_Assignment:_ Every record is to be printed exactly as written; pictures are to be omitted.

_Page images and extracted text:_
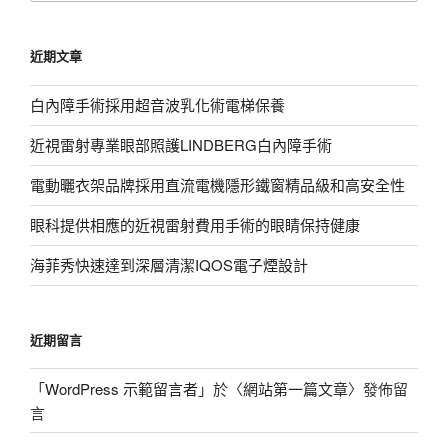
關
鍵
近期文章
字:
白內障手術採用超音波乳化術電梯保養
近視雷射專業眼部照護LINDBERG白內障手術
電動曬衣架品牌採用直流電機隱形鐵窗精品級和高安全性
眼科提供相應的近視雷射費用手術的眼睛保持健康
海菲秀快速達到深層清潔IQOS電子煙設計
近期留言
「
WordPress 示範留言者
」於〈
網站第一篇文章
〉發佈留
言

_Result:_
關
鍵
近期文章
字:
白內障手術採用超音波乳化術電梯保養
近視雷射專業眼部照護LINDBERG白內障手術
電動曬衣架品牌採用直流電機隱形鐵窗精品級和高安全性
眼科提供相應的近視雷射費用手術的眼睛保持健康
海菲秀快速達到深層清潔IQOS電子煙設計
近期留言
「
WordPress 示範留言者
」於〈
網站第一篇文章
〉發佈留
言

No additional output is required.